Wie hieß es noch in »Stockholm Syndrome«? »A royalist and a drug user / Walk into a bar / Both buy their captors drinks / Accusing the other’s gone too far / Just give them enough rope / Just give them enough rope / How can I feel myself / When I can’t even feel my face? / I’ve got more stories to tell / But I can’t remember time nor place.«

Im Gegensatz zum Vorgängeralbum »Crawler« (2021), auf dem sich neben »Stockholm Syndrome« unter anderem auch »Wizz« und damit der zum Scheitern verurteilte Versuch findet, es mit den doch sehr gemäßigten eigenen Mitteln Napalm Death nachzutun, ist »TANGK« nun eine sanfte Größe. Schon Talbots Zungenschlag ist weit süßlicher, wenn auch nicht frei von gewohnt Schroffem, Verhärmtem, Apathischem. Soziale Rechte kann und muss man schließlich einfordern, bei Liebe geht das so nicht.

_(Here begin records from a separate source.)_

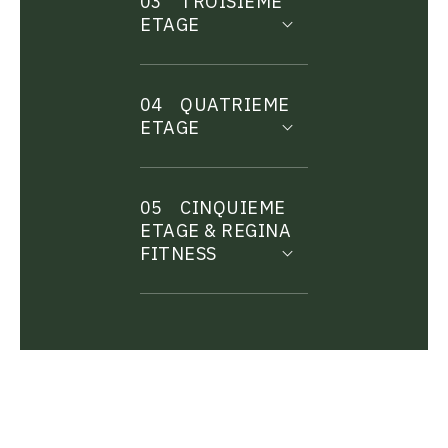
03
TROISIEME
ETAGE
04
QUATRIEME
ETAGE
05
CINQUIEME
ETAGE & REGINA
FITNESS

Dass beides, das Politische wie das Schöne, »mitsammen darstellbar« (Peter Hacks) sein kann und muss, das erfahren wir im Songwriting zu »Gift Horse«; zu hallendem Bass, teils verschwindend leisem Beckengeklimper und mal treibenden, mal sirrenden Gitarren, entfernt sich das lyrische Ich vom »King« dank der Skepsis der Tanzpartnerin dem Monarchen gegenüber: »My baby she’s so raw / I give her love and she gives me more / Ask us to kneel and bow to the floor / She say no and she ask what for / My baby she so strong / She talks me straight when I’m doing wrong / Ask us to sing your empire songs / She laugh tells you where I’m from / My baby she so great / I wake up grateful every day / My baby is beautiful / All is love and love is all / Fuck the king / He ain’t the king / She’s the king.« Es geschieht, was nicht geschehen kann im Kingdom: Der Regent ward abgewählt.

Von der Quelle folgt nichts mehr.